The pandemic is coming for your privacy, but there are small ways to fight back.
If you’re fortunate enough to have a work-from-home gig, then there’s a decent chance you’re stuck in a never-ending bootloop of video calls for the foreseeable future. For many people, this directly translates into giving bosses, coworkers, clients, or complete strangers a direct view into their home. But it doesn’t have to be that way.
In late October Google announced that Google Meet, its video conferencing tool, would soon give users the ability to load custom backgrounds on their video calls. This feature, popularized by Zoom, is a playful way to spice up an otherwise dull conference call. But it’s more than that, too.
By slapping a digital background on your video call, you are preventing other call participants from seeing into your actual home. Whether you value privacy for its own sake, or just don’t feel like tidying up your shared home office space before your next meeting, this feature allows for a tiny semblance of privacy and control that the pandemic long ago stripped away.

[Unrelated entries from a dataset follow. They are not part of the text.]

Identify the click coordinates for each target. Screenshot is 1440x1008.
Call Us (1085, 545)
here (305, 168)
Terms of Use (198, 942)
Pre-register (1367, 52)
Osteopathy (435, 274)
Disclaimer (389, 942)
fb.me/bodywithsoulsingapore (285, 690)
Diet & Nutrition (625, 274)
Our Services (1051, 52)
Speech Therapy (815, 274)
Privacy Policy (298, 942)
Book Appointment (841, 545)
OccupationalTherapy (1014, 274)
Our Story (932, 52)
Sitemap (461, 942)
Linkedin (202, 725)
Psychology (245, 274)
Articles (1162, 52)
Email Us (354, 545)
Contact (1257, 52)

Thankfully, it’s easy enough to turn on. Google has detailed instructions on its Help page, but, for those of you who don’t feel like clicking and wading through Google’s instructions, here’s how you load a custom background before calling into a video meeting:
1. Find the meeting you wish to join (maybe it’s in the form of a calendar invite, or a direct link), and click “Join With Google Meet.”
2. Google Meet will ask if you’re “Ready to join?” Before you do, select the semi-human icon in the bottom-right corner of the video box. In the below screenshot, the camera is turned off so the video box is black. You, on the other hand, will have your camera on (that’s the entire point of this, remember?).

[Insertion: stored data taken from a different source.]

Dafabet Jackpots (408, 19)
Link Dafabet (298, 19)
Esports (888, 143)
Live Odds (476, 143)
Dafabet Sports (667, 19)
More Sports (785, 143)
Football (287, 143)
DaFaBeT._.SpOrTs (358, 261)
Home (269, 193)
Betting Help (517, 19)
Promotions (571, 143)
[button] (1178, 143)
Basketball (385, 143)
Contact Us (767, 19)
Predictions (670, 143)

3. You are now presented with a host of backgrounds to chose from. Simply select the one you want, or upload your own by hitting the “+” option, and you’re off to the races. Check out this undersea adventure option.
4. Select “Join Now” and you have now entered the meeting with your virtual background.
Now, because technology is messy and often problematic, this kind of virtual background feature comes with a huge proviso. Namely, virtual backgrounds, like so many other kinds of modern technology, are biased.
Yup. Virtual backgrounds are biased.
It turns out that many forms of virtual background tech either weren’t designed with Black people in mind, or they just do a terrible job of distinguishing people with darker skin tones from their backgrounds (likely the former led to the latter).
As OneZero reported in October, scores of Black people have had the experience of “disappearing” into Zoom virtual backgrounds.
In other words, attempting to take back a small bit of privacy by using Google Meet’s virtual background may end up exposing the racial bias inherent in that very tech.
Thankfully, there are people fighting against that bias, too. You can join them.
In the meantime, if you can keep your camera off during video meetings, do. If not, cross your fingers and switch on a virtual background.